Baca Juga: Shalat adalah Penyebab Kebahagiaan
Bahagia ketika Melihat Orang lain Senang
Tentunya, hal ini terdengar biasa saja, tetapi sulit dalam penerapannya.
Hanya hati yang tulus serta taat kepada Allah yang bisa memunculkan kebahagiaan itu.
Oleh sebab itu, hal ini menjadi pengingat bagi kita agar menjauhi penyebab-penyebab munculnya sifat iri, dengki, dan semacamnya.
حَدَّثَنَا مُحَمَّدُ بْنُ الْمُثَنَّى وَابْنُ بَشَّارٍ قَالَا حَدَّثَنَا مُحَمَّدُ بْنُ جَعْفَرٍ حَدَّثَنَا شُعْبَةُ قَالَ سَمِعْتُ قَتَادَةَ يُحَدِّثُ عَنْ أَنَسِ بْنِ مَالِكٍ عَنْ النَّبِيِّ صَلَّى اللَّهُ عَلَيْهِ وَسَلَّمَ قَالَ لَا يُؤْمِنُ أَحَدُكُمْ حَتَّى يُحِبَّ لِأَخِيهِ أَوْ قَالَ لِجَارِهِ مَا يُحِبُّ لِنَفْسِهِ
Telah menceritakan kepada kami Muhammad bin al-Mutsannaa dan Ibnu Basysyaar keduanya berkata: telah menceritakan kepada kami Muhammad bin Ja’far (ia berkata) telah menceritakan kepada kami Syu’bah ia berkata saya mendengar Qotadah menyampaikan hadits dari Anas bin Malik dari Nabi shollallaahu alaihi wasallam beliau bersabda:
Tidaklah beriman salah seorang dari kalian hingga ia suka (kebaikan) menimpa saudaranya (atau Nabi menyatakan) menimpa tetangganya sebagaimana ia suka (kebaikan) itu terjadi pada dirinya.
Catatan Penerjemah:
Maksud kata, “tidaklah beriman” dalam hadits ini artinya tidak beriman dengan iman yang sempurna (Mirqootul Mafaatiih syarh Misykaatil Mashobiih (14/251)).
Hadits ini merupakan timbangan dalam berinteraksi/ bergaul dengan muslim lain atau tetangga kita.
Sebelum kita berbicara atau melakukan suatu hal kepada orang lain, pikirkan terlebih dahulu: apakah kita senang jika kita diperlakukan demikian?
Jika ya, lakukanlah. Jika tidak, tahanlah.
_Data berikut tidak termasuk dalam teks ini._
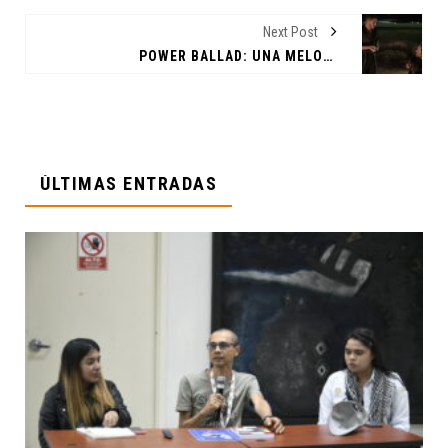
Next Post
POWER BALLAD: UNA MELODÍA NOSTÁLGICA Y MELANCÓLICA JUSTO COMO UNA BALADA MUSICAL
ÚLTIMAS ENTRADAS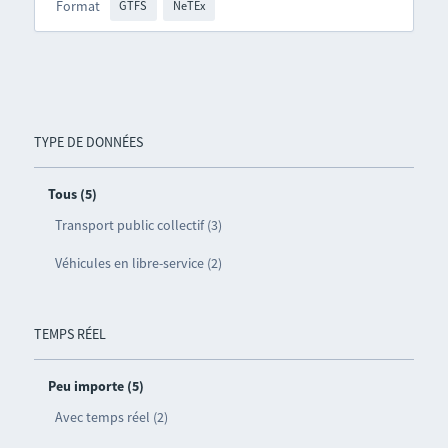
Format
GTFS
NeTEx
TYPE DE DONNÉES
Tous (5)
Transport public collectif (3)
Véhicules en libre-service (2)
TEMPS RÉEL
Peu importe (5)
Avec temps réel (2)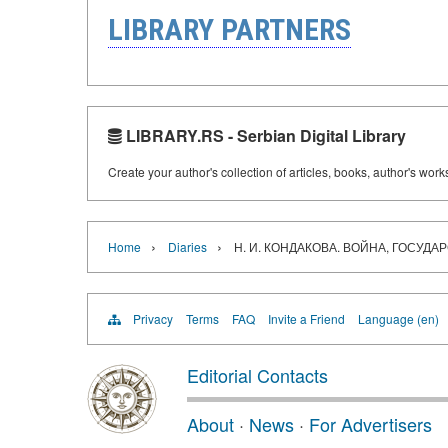
LIBRARY PARTNERS
LIBRARY.RS - Serbian Digital Library
Create your author's collection of articles, books, author's wor
›
›
Home
Diaries
Н. И. КОНДАКОВА. ВОЙНА, ГОСУДАРС
Privacy
Terms
FAQ
Invite a Friend
Language (en)
Editorial Contacts
About
·
News
·
For Advertisers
Itu adalah bagian dari bentuk kesempurnaan iman.
Dalam hadits yang lain Nabi shollallahu alaihi wasallam menyatakan:
…فَمَنْ أَحَبَّ أَنْ يُزَحْزَحَ عَنْ النَّارِ وَيُدْخَلَ الْجَنَّةَ فَلْتَأْتِهِ مَنِيَّتُهُ وَهُوَ يُؤْمِنُ بِاللَّهِ وَالْيَوْمِ الْآخِرِ وَلْيَأْتِ إِلَى النَّاسِ الَّذِي يُحِبُّ أَنْ يُؤْتَى إِلَيْه…
Barangsiapa yang ingin dijauhkan dari anNaar dan dimasukkan ke dalam al-Jannah (Surga), maka hendaknya saat datang kematiannya ia beriman kepada Allah dan hari akhir, dan hendaknya ia memperlakukan manusia sebagaimana ia suka diperlakukan demikian. (H.R Muslim).
[Cms]
(Disarikan dari penjelasan Syaikh Ibn Utsaimin dalam ta’liq ala Shahih Muslim).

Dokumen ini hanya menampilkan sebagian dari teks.